About a year ago, the apex bank had assured the Parliamentary Standing Committee on Finance about the cadre, but the plan hasn't made any headway since.
After Punjab National Bank (PNB) scam, questions were raised over the RBI's supervision of scheduled commercial banks. In response, RBI had come up with a grandiose plan of creating an SSRC. Its Central Board had, in May 2019, approved the creation of such a cadre and the RBI had announced the creation of SSRC on November 1, 2019.
The RBI has silently buried the plan and even its latest annual report has no mention of the SSRC.
The RBI spokesperson is yet to respond to a mail sent in this regard.
Explaining the reasons for shelving the SSRC, the source, however, said the scheme drew a lukewarm response for several reasons. "Merely 5 per cent of its staff opted for the SSRC. The poor response was mainly due to apprehension among the staff regarding the HR issues like lack of mobility, promotional avenues, etc.
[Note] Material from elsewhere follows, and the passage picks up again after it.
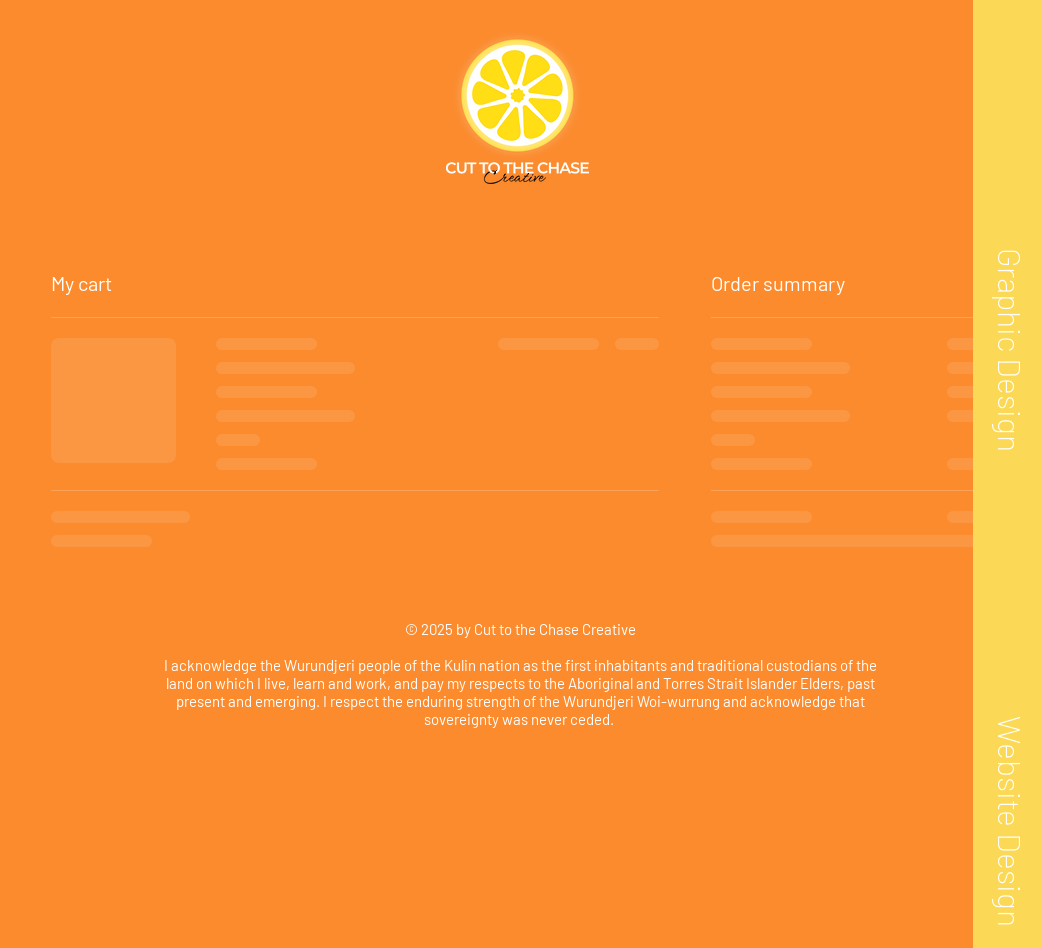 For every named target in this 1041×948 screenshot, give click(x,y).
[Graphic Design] (1010, 350)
Besides, there was no proper communication or stakeholder consultation by top management. The unions also opposed the move," the source said.
Another reason is that "traditionally, the supervisory vertical is headed by a deputy governor, who comes from a commercial bank. This leads to obvious conflict of interest. He heads the department, which is supposed to examine his own performance as managing director of the commercial bank."
"There have been several instances in the past where serious concerns, regulatory violation and even vigilance cases had to be dropped from the (assessment) report. Further, in many cases it has led to vindictive action even to the extent of blocking the promotion of the entire supervisory team examining the particular bank," the source said.
"Incidentally, RBI is one of the very few public institutions in India, which does not have a whistleblower policy or effective grievance redressal system. Also, the RBI as a regulator, must display highest standards of corporate governance for financial institutions to emulate," the source said.